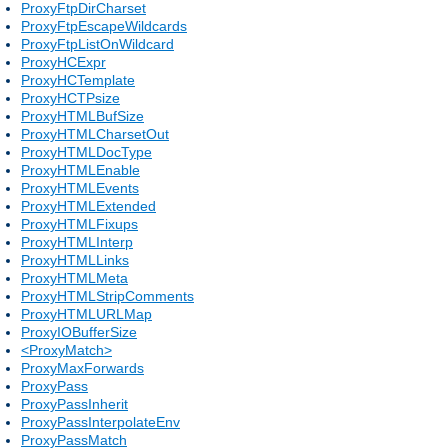
ProxyFtpDirCharset
ProxyFtpEscapeWildcards
ProxyFtpListOnWildcard
ProxyHCExpr
ProxyHCTemplate
ProxyHCTPsize
ProxyHTMLBufSize
ProxyHTMLCharsetOut
ProxyHTMLDocType
ProxyHTMLEnable
ProxyHTMLEvents
ProxyHTMLExtended
ProxyHTMLFixups
ProxyHTMLInterp
ProxyHTMLLinks
ProxyHTMLMeta
ProxyHTMLStripComments
ProxyHTMLURLMap
ProxyIOBufferSize
<ProxyMatch>
ProxyMaxForwards
ProxyPass
ProxyPassInherit
ProxyPassInterpolateEnv
ProxyPassMatch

■ ■ ■ ■ ■

Task item:
Your reply should restate every entry exactly, with the pictures left out.

Solution to this task:
ProxyFtpDirCharset
ProxyFtpEscapeWildcards
ProxyFtpListOnWildcard
ProxyHCExpr
ProxyHCTemplate
ProxyHCTPsize
ProxyHTMLBufSize
ProxyHTMLCharsetOut
ProxyHTMLDocType
ProxyHTMLEnable
ProxyHTMLEvents
ProxyHTMLExtended
ProxyHTMLFixups
ProxyHTMLInterp
ProxyHTMLLinks
ProxyHTMLMeta
ProxyHTMLStripComments
ProxyHTMLURLMap
ProxyIOBufferSize
<ProxyMatch>
ProxyMaxForwards
ProxyPass
ProxyPassInherit
ProxyPassInterpolateEnv
ProxyPassMatch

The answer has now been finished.